I found this, well, not offensive but more bemusing.  On bad days I thought it was rude, but most of the time I just shrugged it off and looked at the other people while I sang.  I never gave it much thought.

This past February, I visited my Grandfather just before he died.  We knew his time was close, so I rushed home.  I brought my guitar after years of "forgetting" it when I'd visit, as I get shy about playing for people.  I even offered to play for him, because I wouldn't have the chance soon.  I showed him a short piece I had written, and ten seconds into it he fell asleep.  I finished, and he woke up.  He asked me to play it again, so I did, and he replied in kind.  He woke up again at the end of the song and asked me to play another one.  I started into "Tears In Heaven," my grandma's favorite, and he fell asleep yet again.

I was a little sad until my Mom explained that Grandaddy had a lot of trouble falling asleep, as he had lost so much weight that there was hardly any fat left to cushion his old bones.  His death was a slow and painful fight with leukemia, and it kept him up often.  He slept intermittently through each night, and it was never restful sleep. 

I played for him, and he was able to sleep.  It was an honor.

I miss my grandfather so much.  I think about him often, and what a good man he was.  If only you could have met him, my friend who is reading this.

This year at the nursing home, there are about half as many people as last summer.  Most of the sleeping ladies are gone, now.  They've gone to be with God.  Although I never met them, I miss them.  But most of all, I'm so glad that the youth group lulled them into a little bit of comfort in their last days.

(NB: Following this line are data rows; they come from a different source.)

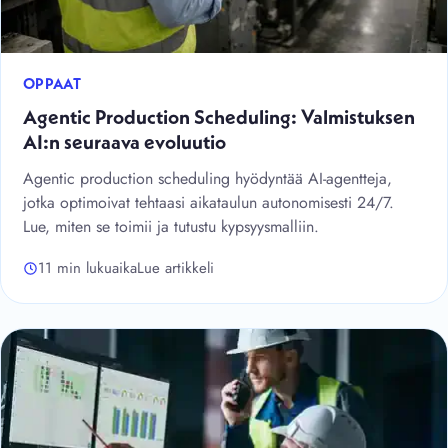
OPPAAT
Agentic Production Scheduling: Valmistuksen
AI:n seuraava evoluutio
Agentic production scheduling hyödyntää AI-agentteja,
jotka optimoivat tehtaasi aikataulun autonomisesti 24/7.
Lue, miten se toimii ja tutustu kypsyysmalliin.
11 min lukuaika
Lue artikkeli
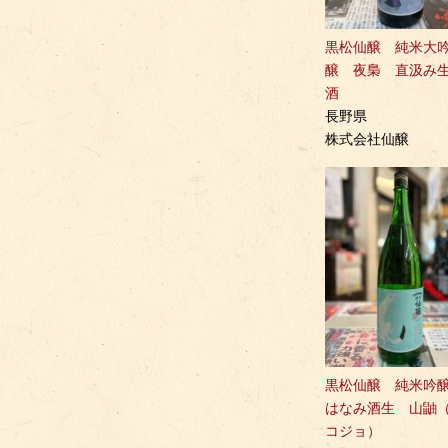
黒松仙醸 純米大
醸 夜梟 直汲み
酒
長野県
株式会社仙醸
黒松仙醸 純米
はなみ酒生 山鼬
コジョ）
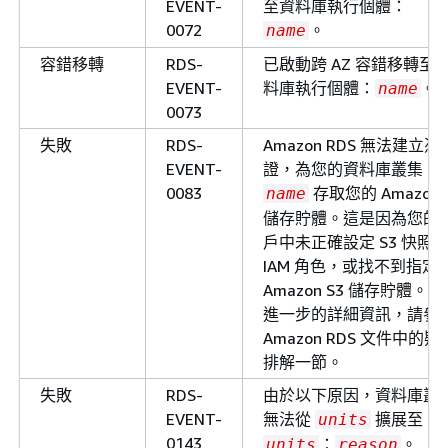
EVENT-
至資料庫執行個體：
0072
。
name
容錯移轉
RDS-
已啟動跨 AZ 容錯移轉至
EVENT-
料庫執行個體：
。
name
0073
失敗
RDS-
Amazon RDS 無法建立憑
EVENT-
證，為您的資料庫叢集
0083
存取您的 Amazon 
name
儲存貯體。這是因為您的
戶中未正確設定 S3 快照
IAM 角色，或找不到指定
Amazon S3 儲存貯體。
進一步的詳細資訊，請參
Amazon RDS 文件中的疑
排解一節。
失敗
RDS-
由於以下原因，資料庫叢
EVENT-
無法從
擴展至
units
0143
：
。
units
reason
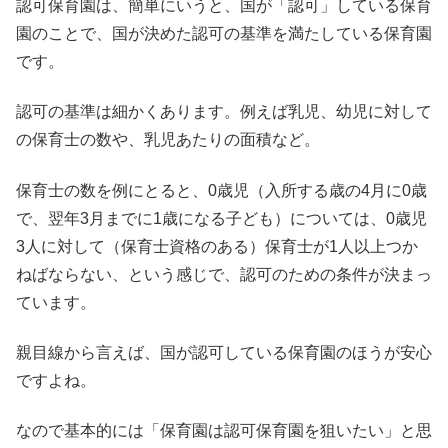
認可保育園は、簡単にいうと、国が「認可」している保育
園のことで、国が決めた認可の基準を満たしている保育園
です。
認可の基準は細かくあります。例えば乳児、幼児に対して
の保育士の数や、乳児あたりの面積など。
保育士の数を例にとると、0歳児（入所する歳の4月に0歳
で、翌年3月までに1歳になる子ども）については、0歳児
3人に対して（保育士資格のある）保育士が1人以上つか
ねばならない、という感じで、認可のための条件が決まっ
ています。
親目線から言えば、国が認可している保育園のほうが安心
ですよね。
なので基本的には「保育園は認可保育園を狙いたい」と思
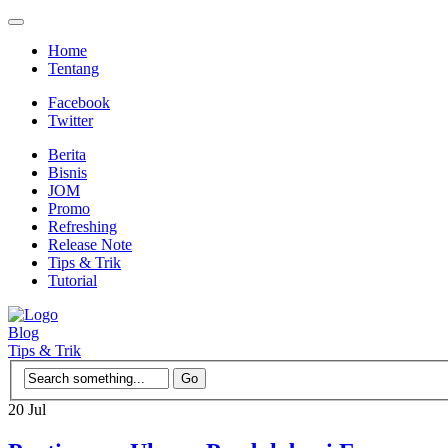
Home
Tentang
Facebook
Twitter
Berita
Bisnis
JOM
Promo
Refreshing
Release Note
Tips & Trik
Tutorial
Blog
Tips & Trik
20
Jul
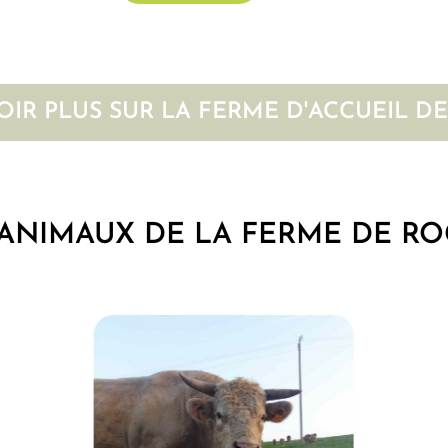
OIR PLUS SUR LA FERME D'ACCUEIL DE
 ANIMAUX DE LA FERME DE R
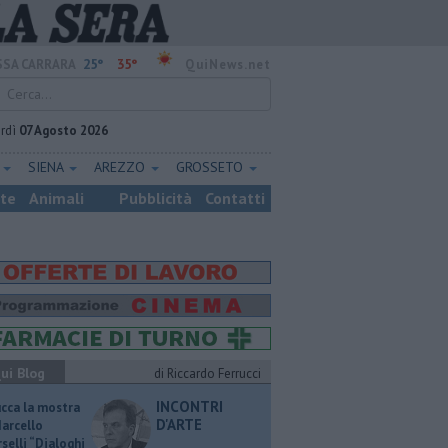
25°
35°
SA CARRARA
QuiNews.net
rdì
07 Agosto 2026
E
SIENA
AREZZO
GROSSETO
ste
Animali
Pubblicità
Contatti
ui Blog
di Riccardo Ferrucci
INCONTRI
ucca la mostra
D'ARTE
Marcello
selli “Dialoghi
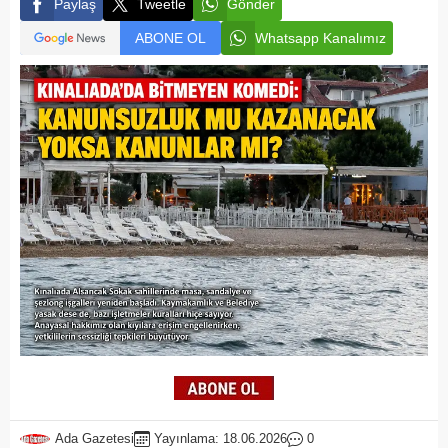
Paylaş
Tweetle
Gönder
ABONE OL
Whatsapp Kanalımız
Ada Gazetesi
Yayınlama: 18.06.2026
0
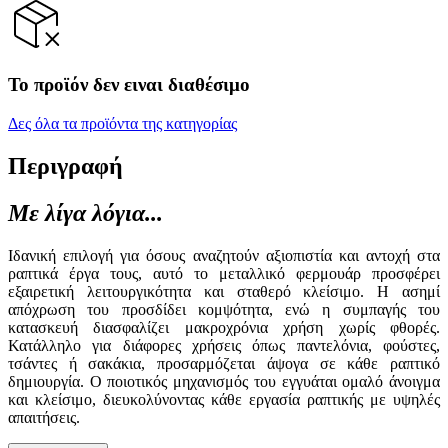
Το προϊόν δεν ειναι διαθέσιμο
Δες όλα τα προϊόντα της κατηγορίας
Περιγραφή
Με λίγα λόγια...
Ιδανική επιλογή για όσους αναζητούν αξιοπιστία και αντοχή στα
ραπτικά έργα τους, αυτό το μεταλλικό φερμουάρ προσφέρει
εξαιρετική λειτουργικότητα και σταθερό κλείσιμο. Η ασημί
απόχρωση του προσδίδει κομψότητα, ενώ η συμπαγής του
κατασκευή διασφαλίζει μακροχρόνια χρήση χωρίς φθορές.
Κατάλληλο για διάφορες χρήσεις όπως παντελόνια, φούστες,
τσάντες ή σακάκια, προσαρμόζεται άψογα σε κάθε ραπτικό
δημιουργία. Ο ποιοτικός μηχανισμός του εγγυάται ομαλό άνοιγμα
και κλείσιμο, διευκολύνοντας κάθε εργασία ραπτικής με υψηλές
απαιτήσεις.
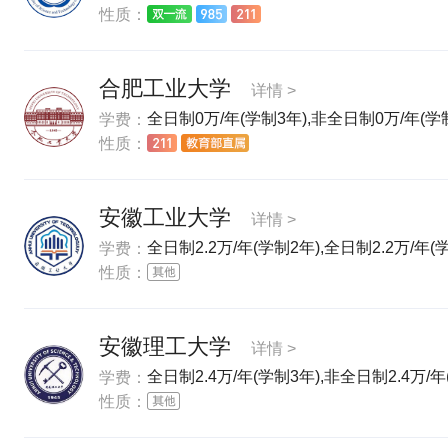
性质：
合肥工业大学
详情 >
全日制0万/年(学制3年),非全日制0万/年(学
学费：
性质：
安徽工业大学
详情 >
全日制2.2万/年(学制2年),全日制2.2万/年(
学费：
性质：
安徽理工大学
详情 >
全日制2.4万/年(学制3年),非全日制2.4万/年
学费：
性质：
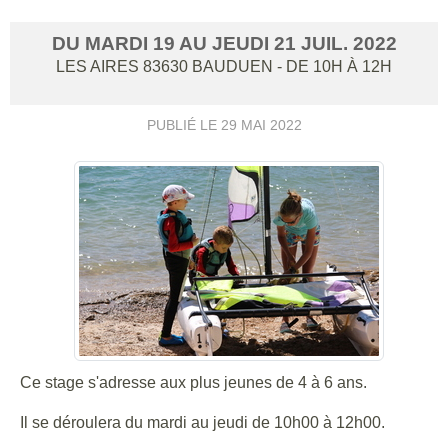
DU
MARDI
19
AU
JEUDI
21
JUIL.
2022
LES AIRES
83630
BAUDUEN
- DE 10H À 12H
PUBLIÉ LE
29 MAI 2022
Ce stage s'adresse aux plus jeunes de 4 à 6 ans.
Il se déroulera du mardi au jeudi de 10h00 à 12h00.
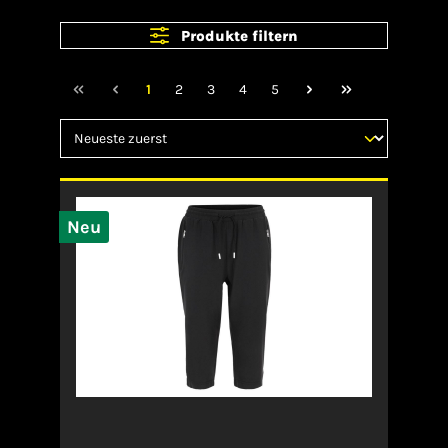
Produkte filtern
1
2
3
4
5
Neu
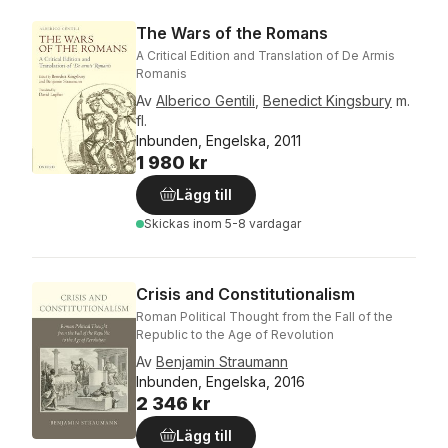
The Wars of the Romans
A Critical Edition and Translation of De Armis
Romanis
Av
Alberico Gentili
,
Benedict Kingsbury
m.
fl.
Inbunden, Engelska, 2011
1 980 kr
Lägg till
Skickas
inom 5-8 vardagar
Crisis and Constitutionalism
Roman Political Thought from the Fall of the
Republic to the Age of Revolution
Av
Benjamin Straumann
Inbunden, Engelska, 2016
2 346 kr
Lägg till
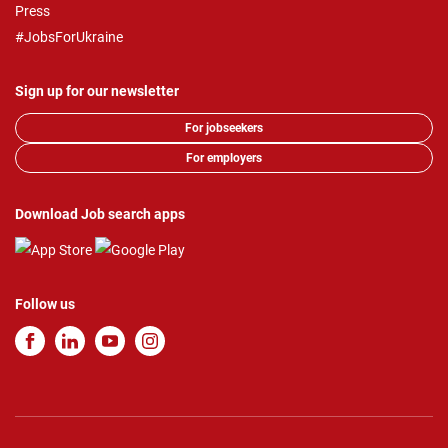
Press
#JobsForUkraine
Sign up for our newsletter
For jobseekers
For employers
Download Job search apps
Follow us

This year, whenever an old lady nods off, it is an honor.


Sunday, July 08, 2007

Tonight I fulfilled a dream that I have had since Freshman year of High School: I saw the Newsboys in concert.

But back to that in a minute.

Today has been a lovely day.  I read comic books.  I cleaned the house a bit.  I got to the church building BEFORE the scheduled time of departure for our outing.  All this and I got to go to a free concert with 12 of the youths. 

On the way down, I tried my best to get them amped, listening to some good ol' fashioned rock 'n' roll, but lackluster car-dancing was all that I achieved.  We got there, hugged random people (it's a Christian outdoor concert, so sweaty hugs are a must) and laughed quite a bit.  I enjoyed it oh-so-much (especially after being sick and indoors for a week and a half or so).  It all reminded me of the simple glory days of being in a youth group, of trying to cause minor trouble and hoping that random girls notice you, of looking around and feeling happy simply to know that you are surrounded by believers.

But now I organize things for a youth group; I don't want girls to notice me; and sometimes I tire of being around "believers."  Billy Joel says that the sinners are much more fun, after all.  Oh, to be back in the youth group.  Oh, to be known as "righteous boy" and to love leading singing or giving lessons.  Oh, to be unconcerned with insufficiencies and deficiencies.

I took a walk the last time it rained here in Grand Junction, and my sandals began to collect more and more mud on them with each slogging step.  The longer I walked, the more difficult it became.  Sometimes I feel like that overall, where the more time I spend on this earth the more I am weighed down with guilt and memories.  With age and loneliness.  With failures.  With old dreams.

But for a while tonight, I was free.  Free to run.  Free to dance.  Free to live for God.  I jumped up and down like an excited teenager, I heard decade-old songs that remind me of those simple times and I was free to sing louder than I ever have around people:

"Glory, glory.  Hallelujah, He reigns."